UCR

Biochemistry Department



Current Research in the Liu Lab


Alteration or loss of the p53 tumor suppressor gene is the most frequent lesion detected in cancer. In normal cells, the p53 protein plays a critical role in the regulation of cell proliferation, serving as a checkpoint function to monitor DNA damage and to arrest cell division prior to replication. The biochemical activity of p53 that is required for this relies on its ability to bind to specific DNA sequences and to function as a transcription factor. Our laboratory is interested in understanding the molecular mechanisms by which p53 functions as a transcription factor and by which cells regulate p53 transcriptional activity. In this regard, our research has focused on the following 3 areas: 1) understanding molecular interplay between p53 and a cell cycle protein TAF1; 2) characterizing regulation of p53 by B56 gamma-specific PP2A; and 3) defining crosstalk between p53 and the PTEN tumor suppressor pathways.

Project 1: Molecular interplay between p53 and TAF1

TAF1 is the largest subunit of transcription factor TFIID and is also a cell cycle regulatory protein important for progression through the G1 phase and apoptosis. TAF1 possesses an intrinsic protein kinase activity. We show that TAF1 phosphorylates p53 at Thr55. This phosphorylation and the resultant destabilization of p53 play a role in TAF1-induced G1 progression. Importantly, the Thr55 phosphorylation was reduced upon DNA damage, suggesting that this phosphorylation plays a role in regulation of p53 in response to DNA damage (Li et al, 2004).

To understand the molecular mechanisms, we show that Thr55 phosphorylation increases the interaction of p53 with its nuclear export receptor, CRM1/Exportin1. As a consequence, the p53 protein is exported to the cytoplasm and subsequently degraded. Inhibition of TAF1 kinase disrupts p53-CRM1 interaction and restores p53 nuclear localization and function (Cai and Liu, 2008). These results support the notion that Thr55 phosphorylation plays a role in regulation of p53 function.

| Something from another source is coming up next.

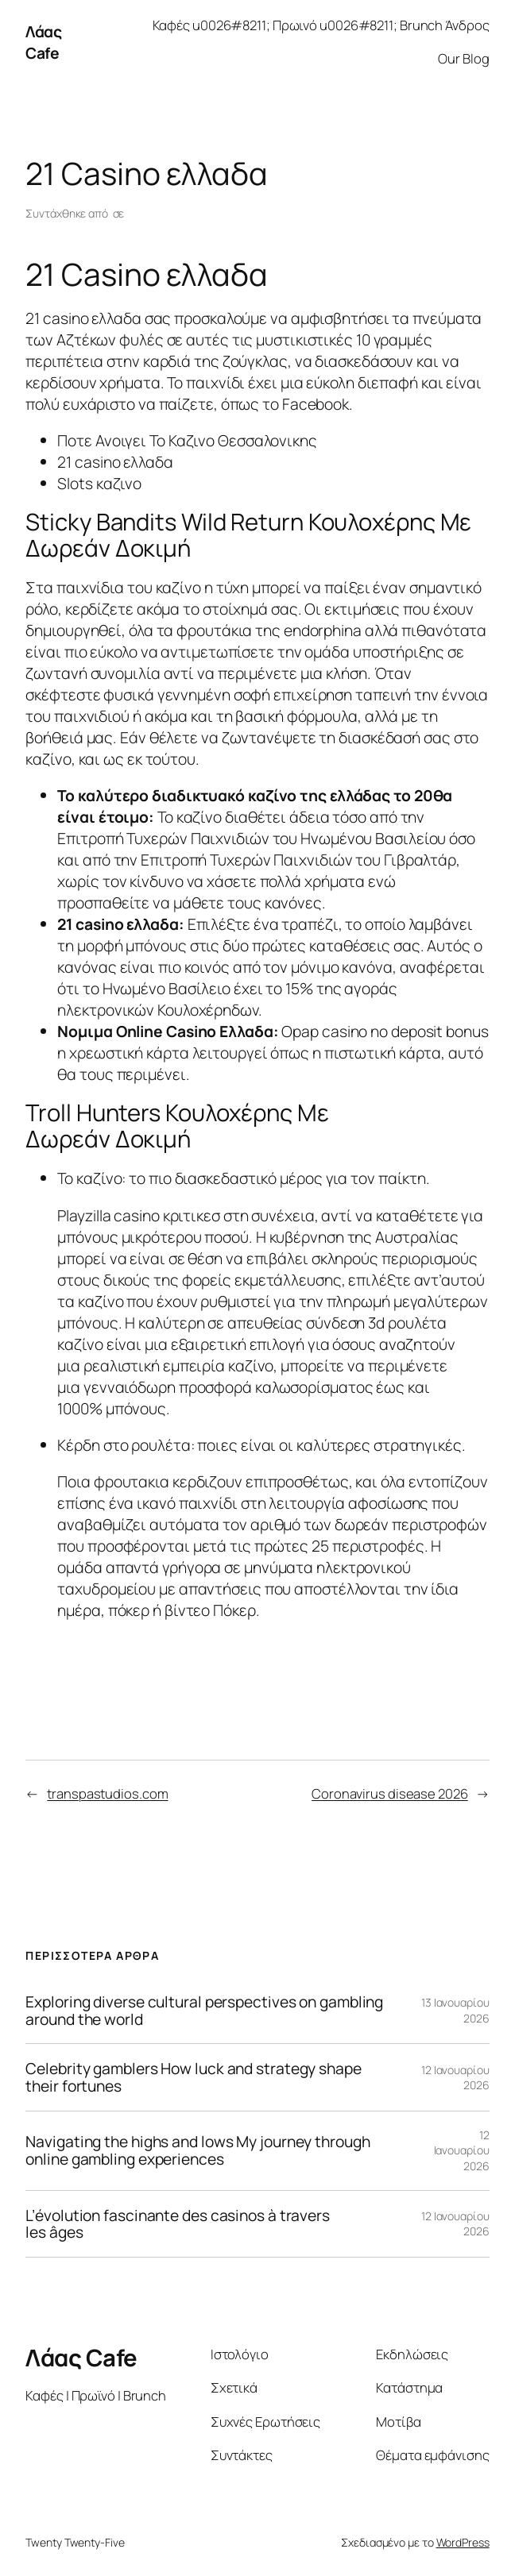 The width and height of the screenshot is (515, 2576). What do you see at coordinates (193, 2077) in the screenshot?
I see `Celebrity gamblers How luck and strategy shape their fortunes` at bounding box center [193, 2077].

Interestingly, evidences from my laboratory also indicate that, upon DNA damage, acetylated p53 activate transcription by interacting with double bromodomains of TAF1 and recruits TAF1 to the p53 transcription target p21 promoter (Li et al, 2007). To understand this p53-TAF1 interplay, we also found that TAF1 is capable of phosphorylating p53 when recruited to the promoter. These preliminary results suggest that Thr55 phosphorylation may also play an important role in turning-off of p53-mediated transcription (Wu et al, ms in preparation).

Project 2: Dephosphorylation of p53 by PP2A activates p53

To gain insights into the regulation of Thr55 phosphorylation, we identified protein phosphatases 2A (PP2A) that is responsible for the p53 dephosphorylation after DNA damage (Li et al, 2007). PP2A holo-enzyme, consisting of a catalytic subunit, a scaffolding subunit and a regulatory subunit (B), functions as a positive and negative regulator of the cell cycle, in the latter capacity potentially acting as a tumor suppressor. The potential tumor suppressive function of PP2A is likely achieved by a very small subset of PP2A holoenzymes with particular B subunit compositions. Interestingly, we show that, upon DNA damage, a complex including B56 gamma-specific PP2A and p53 is formed, which leads to Thr55 dephosphorylation, induction of p53 transcription target p21, and inhibition of cell proliferation and transformation (Li et al, 2007; Shouse et al, 2008; Shouse et al, 2010). These findings suggest a molecular mechanism for B56gamma3-mediated tumor suppression and, more importantly, provide a potential route for regulation of specific PP2A complex function.

Project 3: Cross-talking between p53 and the tumor suppressor PTEN

Tumor suppressor PTEN is frequently mutated in human cancer. We show that PTEN physically associates with endogenous p53 and stimulates the transcription activity of p53 by blocking its protein degradation and modulating its DNA binding. In collaboration with Hong Wu’s group at UCLA, we found that the onset and spectrum of tumor development in p53+/-;Pten+/- mice are similar to p53-/- animals. This study provided first evidence that PTEN directly modulates p53 function independent of its phosphatase activity (Freeman et al, 2003).

To fellow up these interesting observations, my laboratory further shows that PTEN forms a complex with p300 in the nucleus and plays a role in maintenance of high p53 acetylation in response to DNA damage. As a consequence, p300 is required for nuclear PTEN-regulated cell cycle arrest. Our results suggest a physiological role for the PTEN tumor suppressor in the nucleus and provide a molecular explanation for our previous observation that PTEN controls p53 protein levels independent of its phosphatase activity (Li et al, 2006).